Par ailleurs, "L'alternative à la polarisation est généralement la suppression", selon le journaliste. Ceci est conforme à ce que Nelson Ferreira Marques Júnior a déclaré: «Générer un consensus sans polarisation, c'est toujours accepter le statu quo».

Est-il possible de diminuer la polarisation?

La situation est difficile, mais il existe des pratiques que nous pouvons adopter, par rapport aux autres et à nous-mêmes, pour diminuer la polarisation et établir un dialogue sain. Pour cela, nous avons rassemblé quelques astuces et conseils donnés par des experts, divisés en deux parties.

Comment vous éduquer

Nous sommes imparfaits

Comme nous le savons, le cerveau humain peut facilement nous tromper. Cela n'est pas seulement vrai pour les autres, mais aussi pour nous-mêmes. Lorsque nous émettons un jugement ou créons une opinion, il y a toujours une chance que nous nous trompions.

Connaître les failles de notre raisonnement et de notre vision du monde nous rend plus ouverts aux arguments contradictoires, ce qui peut même nous faire revoir certains points et évoluer intellectuellement.

Comment est-ce que je pense?

Il est tout aussi important d'être conscient des défauts de nos points de vue et de nos arguments, c'est de comprendre comment ils sont construits. Arrivons-nous à des conclusions en analysant les faits et les preuves? Avons-nous donné des poids égaux (ou du moins similaires) aux opinions divergentes sur le sujet?

Il vaut la peine de se souvenir d'une règle simple. Tout d'abord, il faut analyser les informations, les faits et les preuves, puis se forger une opinion. C'est penser comme un scientifique, qui formule des hypothèses à partir de l'analyse des connaissances disponibles et met ces hypothèses à l'épreuve.

Il est également important de garder à l'esprit une citation du journaliste et écrivain Christopher Hitchens: "Peu importe ce que vous pensez, mais comment vous pensez".

La connaissance de soi est aussi la connaissance.

Lire comment fonctionne notre cerveau et comment il est sujet à la polarisation est un moyen pour nous de rester attentif aux pièges que nous nous fixons.

Par conséquent, des initiatives telles que la série sur ce thème réalisée par le site Wait But Why (qui n'est malheureusement disponible qu'en anglais) et Dépolariser, Projet Politize! pour diminuer la polarisation dans les réseaux sociaux.

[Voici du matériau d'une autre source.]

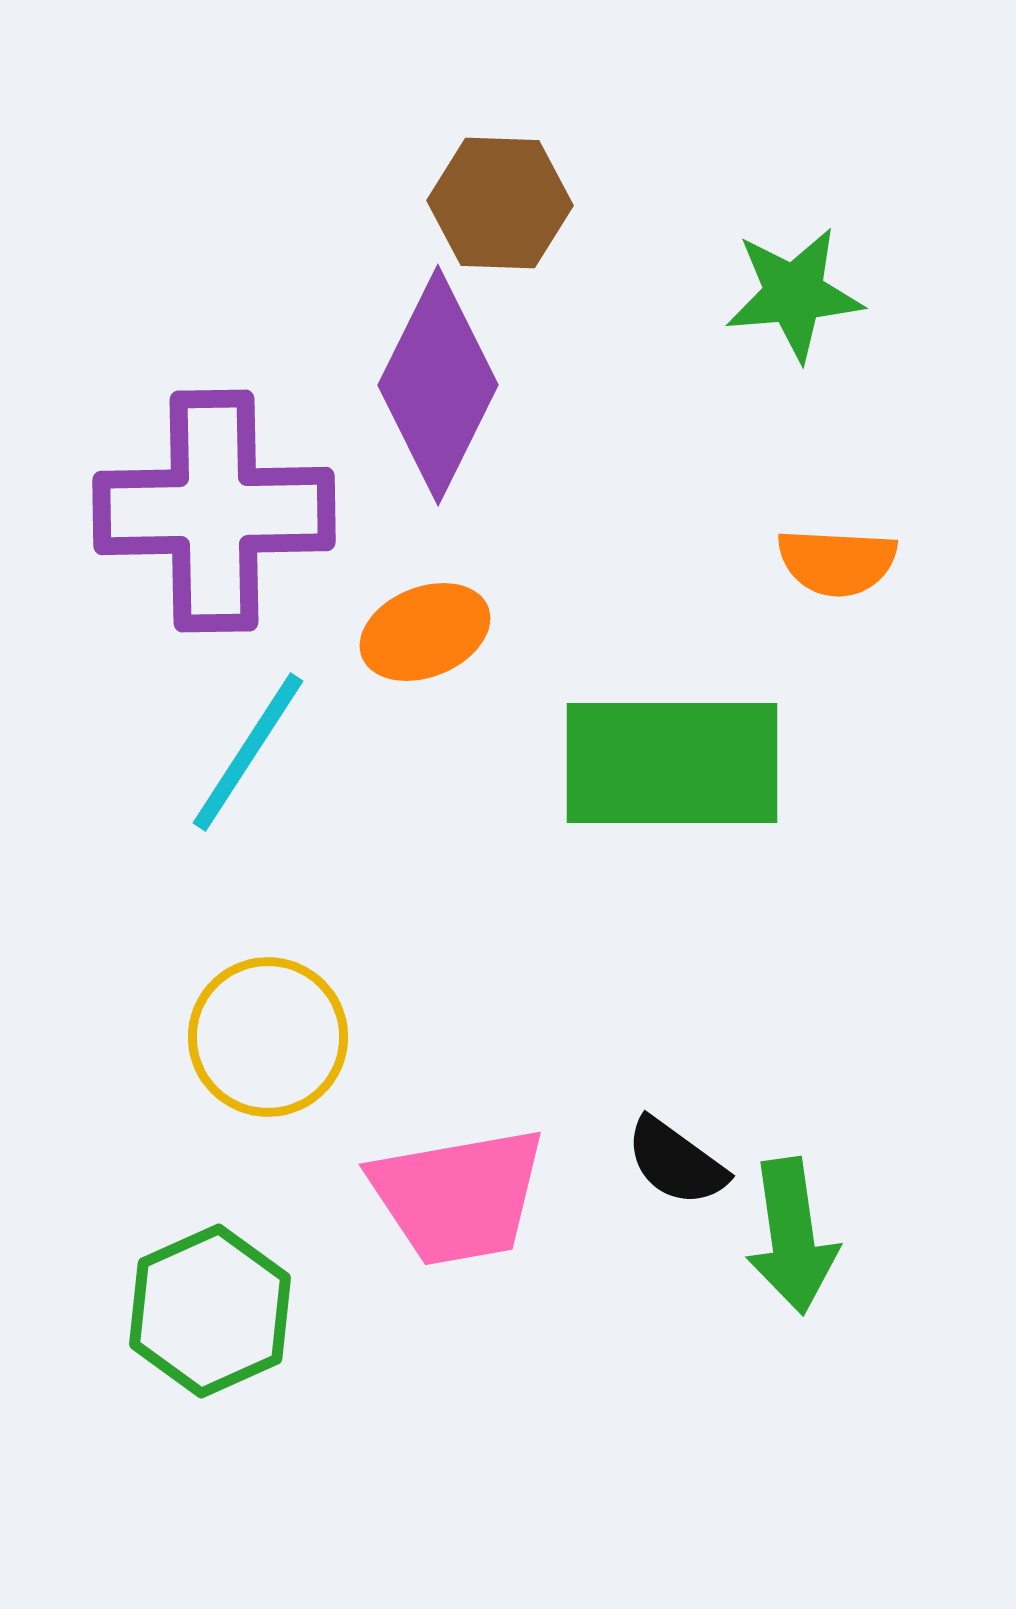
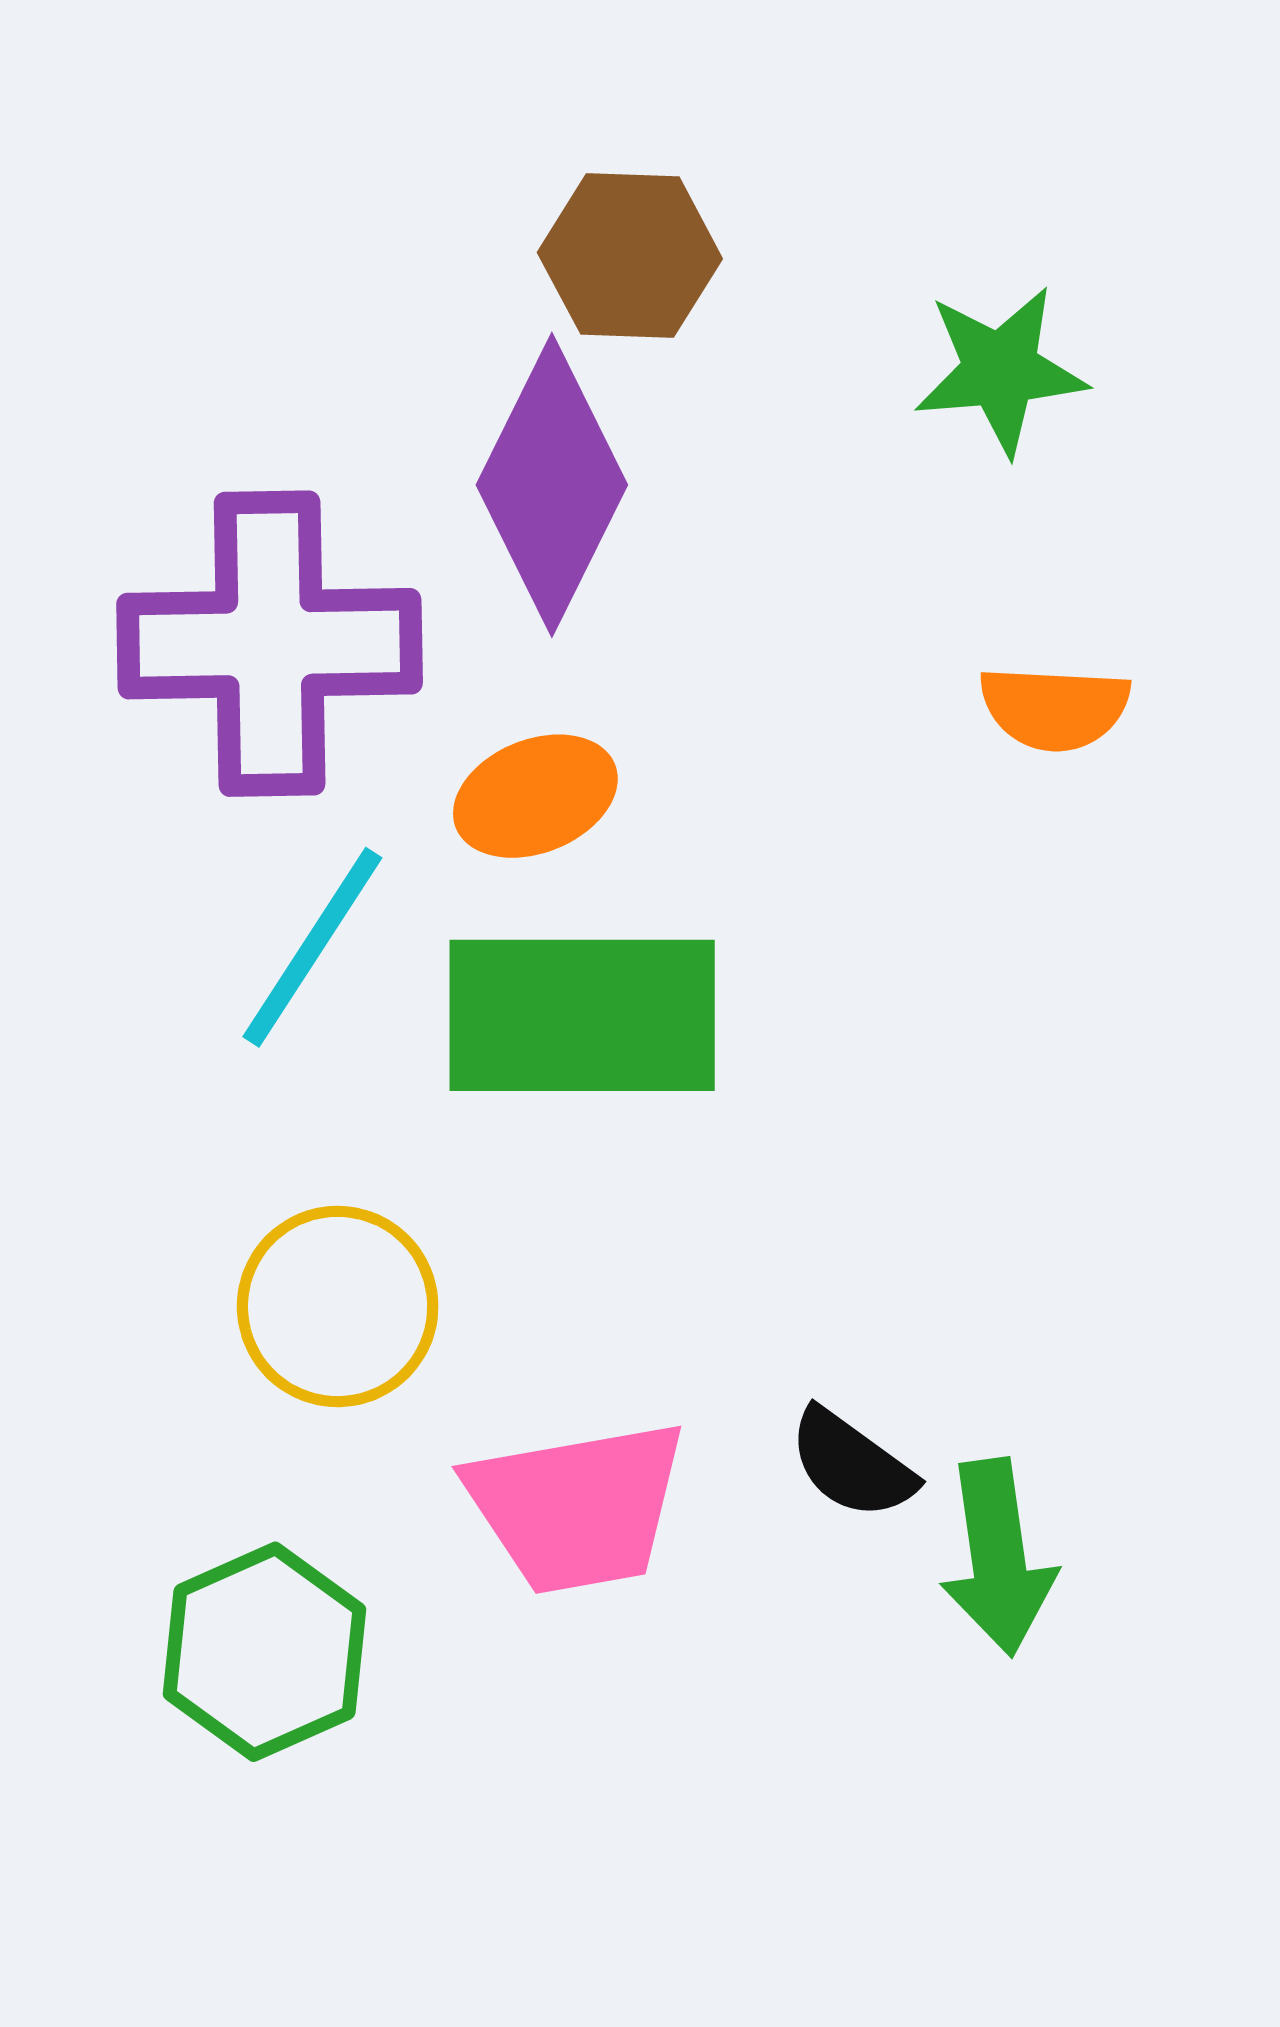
green rectangle: (672, 763) -> (582, 1015), moved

Comment discuter avec les autres

Les gens peuvent changer d'avis

Tout au long de cet article, il peut avoir été l'impression que convaincre par des faits et des arguments solides est presque impossible, mais ce n'est pas toute la vérité.

Le raisonnement motivé et la fidélité aux groupes ont une grande influence sur la façon dont nous créons nos opinions, mais il est également vrai que nous avons le désir de conserver une vision correcte du monde. En ce sens, les preuves scientifiques et le consensus ont leur importance et leur influence.

Les valeurs comptent

Des études montrent qu'un moyen efficace de convaincre ceux qui ont des opinions dissidentes ce n'est pas la confrontation, mais l'utilisation de ses propres valeurs. Par exemple, un conservateur a de meilleures chances d'accepter une proposition progressiste, à condition qu'elle soit «enveloppée» dans un discours qui utilise des valeurs conservatrices – et vice versa.

L'empathie est essentielle

Le point précédent montre combien il est important de se mettre à la place de celui avec qui on débat. En plus d'augmenter nos chances de convaincre, cette attitude nous ouvre également voir des points positifs dans différents points de vue.

Sans manichéisme

Il est essentiel de se rappeler que, dans la grande majorité des cas, des désaccords surviennent entre des personnes qui ont de bonnes intentions et recherchent une société meilleure. Personne ne devrait être considéré comme un ennemi juste pour penser différemment de nous. Après tout, le monde est complexe et ne se divise pas de manière manichéenne, un combat entre le bien et le mal.

Vous pouvez également consulter d'autres conseils sur Despolarize, le projet d'incitation Politize! Dialogue.

Publié le 30 juillet 2020.

Écrivain bénévole

Luiz Vendramin Andreassa

Diplômé en journalisme de l'Universidade Presbiteriana Mackenzie et post-diplôme en sciences politiques de la FESP-SP. Il rêve d'un monde dans lequel l'accès au savoir et le confort matériel ne sont plus des privilèges pour devenir accessible à tous.